RunContext

class maze.api.run_context.RunContext(run_dir: Optional[str] = None, env: Optional[Union[str, Mapping[str, Any], Callable[], maze.core.env.maze_env.MazeEnv]]] = None, wrappers: Optional[Union[str, Mapping[str, Any], maze.core.wrappers.wrapper.Wrapper]] = None, algorithm: Optional[Union[str, Mapping[str, Any], maze.train.trainers.common.config_classes.AlgorithmConfig]] = None, model: Optional[Union[str, Mapping[str, Any], maze.perception.models.model_composer.BaseModelComposer]] = None, policy: Optional[Union[str, Mapping[str, Any], maze.perception.models.policies.base_policy_composer.BasePolicyComposer]] = None, critic: Optional[Union[str, Mapping[str, Any], maze.perception.models.critics.base_state_critic_composer.BaseStateCriticComposer]] = None, launcher: Optional[Union[str, Mapping[str, Any], hydra.plugins.launcher.Launcher]] = None, runner: Optional[Union[str, Mapping[str, Any]]] = None, overrides: Optional[Dict[str, Union[Mapping[str, Any], Any]]] = None, configuration: Optional[str] = None, experiment: Optional[str] = None, multirun: bool = False, silent: bool = False)

RunContext offers convenient access to consistently configured training and rollout capabilities with minimal setup, yet is flexible enough to enable manipulation of every configurable aspect of Maze. It is initialized via an interface largely congruent with Maze’ CLI, but also accepts instantiated Python objects. Internally it wraps a TrainingRunner and RolloutRunner object initiated w.r.t. to the specified configuration.

Note: As of now, only training is supported. Rollout will be added soon.

Parameters
  • run_dir – Directory in which to store training and rollout processes and from which to read artefacts. This is an alias of hydra.run.dir (i.e. “hydra.run.dir”=x in overrides has the same effect as run_dir=x).

  • env – Environment configuration module name, Hydra configuration or callable returning instantiated Maze environment. It might be necessary, depending on the chosen runner and/or trainer configuration, that multiple environments have to be instantiated. env has to be passed as config, path to the config or factory function hence.

  • wrappers – Wrapper configuration module name, Hydra configuration or instance.

  • algorithm – Algorithm configuration module name, Hydra configuration or instance.

  • model – Model configuration module name, Hydra configuration or instance.

  • policy – Policy configuration module name, Hydra configuration or instance. Part of the model, i.e. setting the policy via this argument or via model.policy in the overrides dictionary is equivalent. Beware: When using a TemplateModelComposer the policy is to be specified without networks.

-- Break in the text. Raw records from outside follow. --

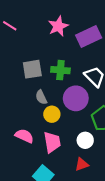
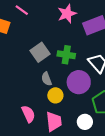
gray square: (32, 69) -> (40, 52), turned -30
pink semicircle: (24, 136) -> (28, 114), turned 36

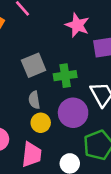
pink star: (67, 14) -> (77, 25), turned 30
green cross: (66, 55) -> (65, 76), turned -30

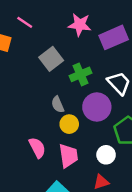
gray square: (34, 65) -> (51, 59), moved

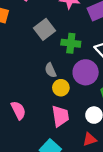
green cross: (80, 74) -> (71, 43), turned 30
pink semicircle: (37, 148) -> (18, 110), moved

  • critic – Critic configuration module name, Hydra configuration or instance. Part of the model, i.e. setting the policy via this argument or via model.critic in the overrides dictionary is equivalent. Beware: When using a TemplateModelComposer the critic is to be specified without networks.

  • launcher – Launcher configuration module name, Hydra configuration or instance.

  • runner – Runner configuration module name or Hydra configuration. RolloutRunner configuration will be providable once rollouts are fully supported.

  • overrides – Dictionary specifying overrides for individual properties. Overrides might specify values for entire components like environments, some of their attributes or for specializations. Possible values are Hydra configuration dictionaries as well as instantiated objects. Beware that overrides will not load configuration modules and can only override loaded configuration elements (i.e. overriding X.attr will fails if X is not part of the loaded configuration).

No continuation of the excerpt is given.